Lavender dislikes too much supply of fertilizer. To go thriving lavender only a modest amount of fertilizer is required. During the summer and fall, avoid fertilizing.

Harvesting Lavender

Harvest the flowers before they are completely bloomed if you want to make dried flowers or potpourri. 

When the flowers are just starting to bloom, they are the most fragrant and suitable for processing. 

It may be painful to cut the flowers before they fully bloom but do so at two or three nodes from the base, leaving four to six leaves.

New shoots will emerge from the leafless area below if the leaves are harvested. The goal is to complete the work by the middle of the summer. 

Lavender does not like to be pruned in the summer, so doing so can cause the plant to become unstable and eventually die.

How do you make lavender Last longer?

If you want your lavender to last longer, keep it in a cool, dry place.

If you want your lavender to grow well the following year, remove the flowers as soon as possible, even if you don’t plan to harvest them. 

It may appear pathetic, but it will keep the plant from deteriorating. Cut the flowers off as soon as they finish blooming if you want to admire them.

Pruning In Winter

It’s a good idea to do some pruning in cold areas before the snowfalls. This is done to keep the branches from snapping under the weight of the snow.

Pruning too late may kill the plants, so please do it by November or early December. 

Lavender is very cold tolerant, but it is best to take precautions against the cold in extremely cold climates (depending on the variety).

Summer Pruning

Spring pruning is done in March as the shoots start to move. 

This is very important work, otherwise, the plants may wither due to heat. 

If the time is delayed to April, the flower stalks may become smaller, so do it as soon as possible.

Use pruning shears to cut off the remaining two or three nodes, just as you did when harvesting. 

Winter pruning is more likely to kill the plant if it is done too hard, but it will tolerate hard pruning this time of year.

Other Precautions

Lavender Hates Repotting

Lavender dislikes being repotted. It is a delicate plant that can die with even the slightest change in its environment, so try not to repot it. If you must repot the plant, prune it to make it more compact before doing so.

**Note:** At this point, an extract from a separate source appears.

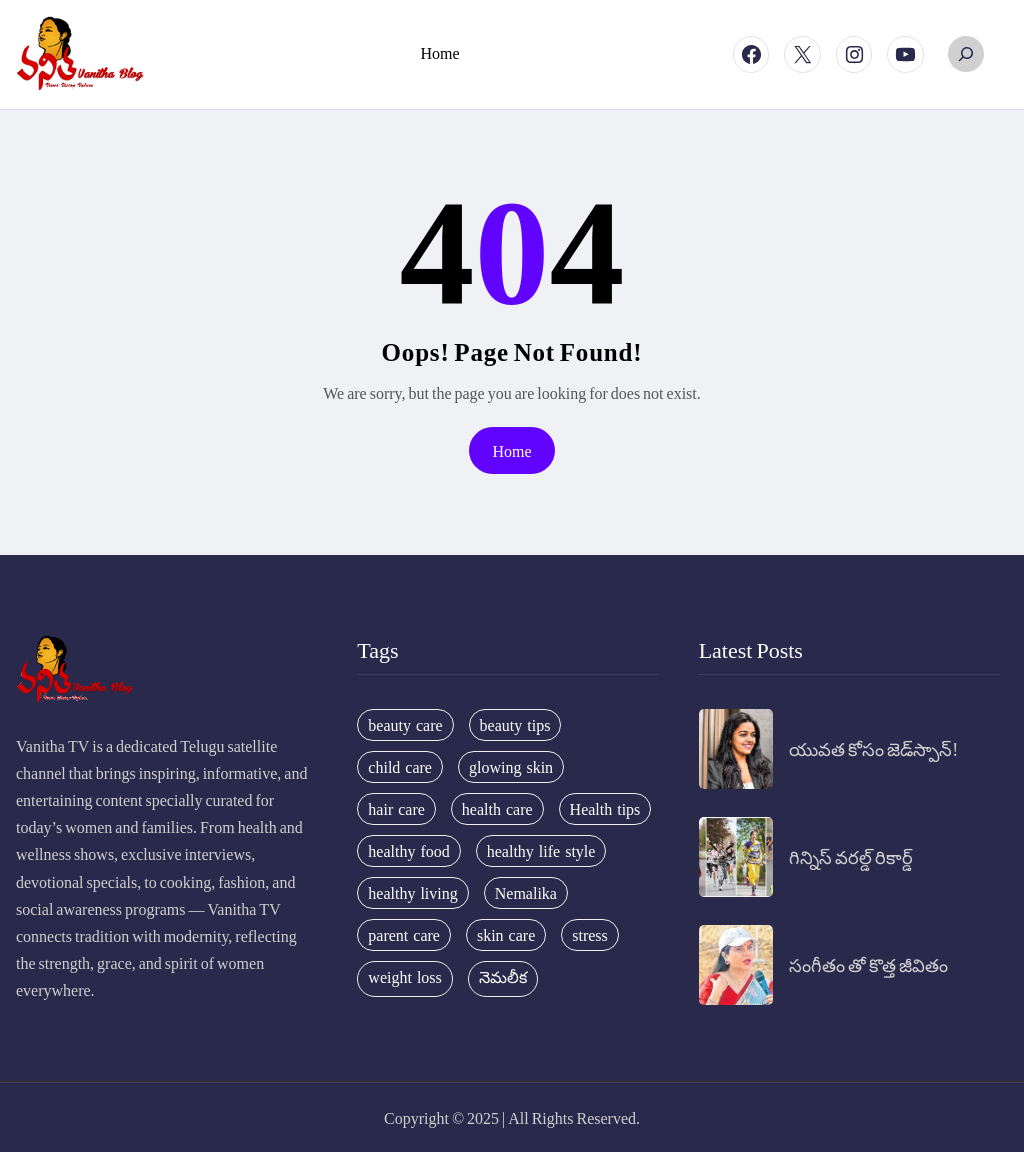  Describe the element at coordinates (526, 893) in the screenshot. I see `Nemalika [Nemalika (207 items)]` at that location.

Just Keep An Eye Out For Humidity Level

Summer heat and humidity are lavender’s worst enemies. 

It is critical to harvest the flowers, treat them after flowering, and prune them as much as possible to avoid creating a humid environment. 

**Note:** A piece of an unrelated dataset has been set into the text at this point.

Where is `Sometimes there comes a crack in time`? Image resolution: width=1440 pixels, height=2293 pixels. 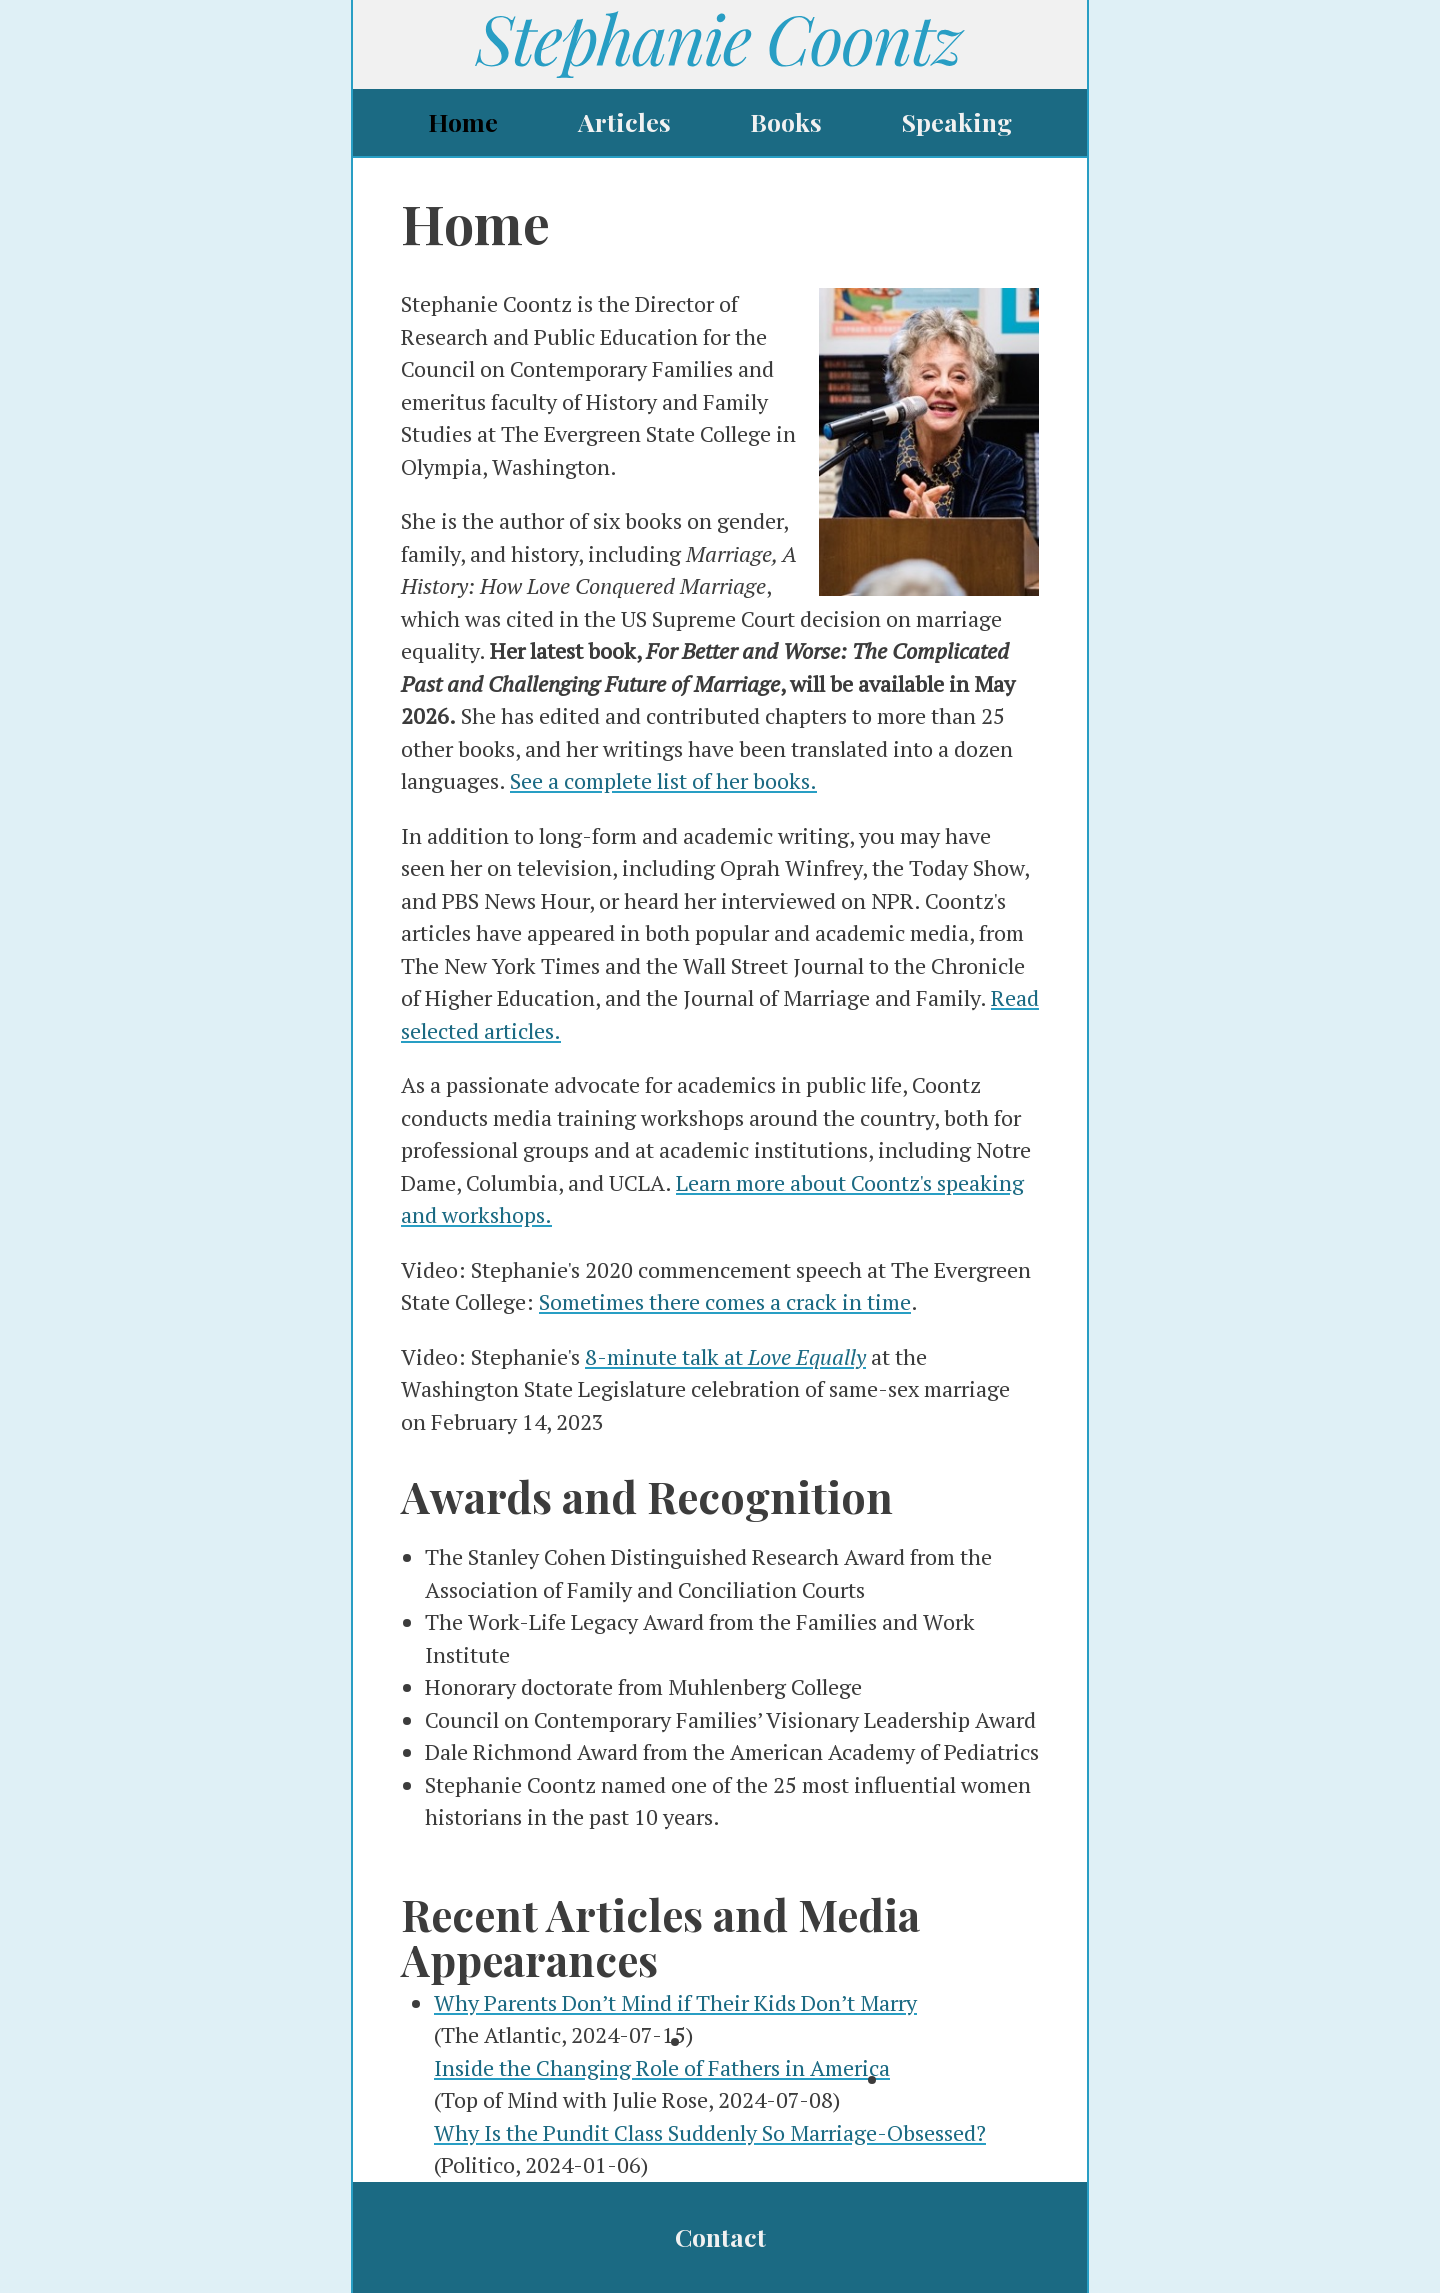 Sometimes there comes a crack in time is located at coordinates (725, 1301).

The plant will die if it is left neglected and has poor air circulation.

You should move them to a cooler location during the summer if you are growing them in pots. 

However, if the plants do not receive enough sunlight, they will become soft, so keep them in a sunny location.

Which Lavenders Are Easy To Grow In Your Area?

I discussed the five types of drought-resistant lavender, as well as how to identify and grow them. 

Lavender does not grow well in heat and humidity, but if you choose a heat-tolerant variety, you can grow this in areas like Northern California, Western Nevada, Idaho, Oregon, and Washington. 

Did you already know about these lavender varieties? What plants from this list are you considering bringing into your house?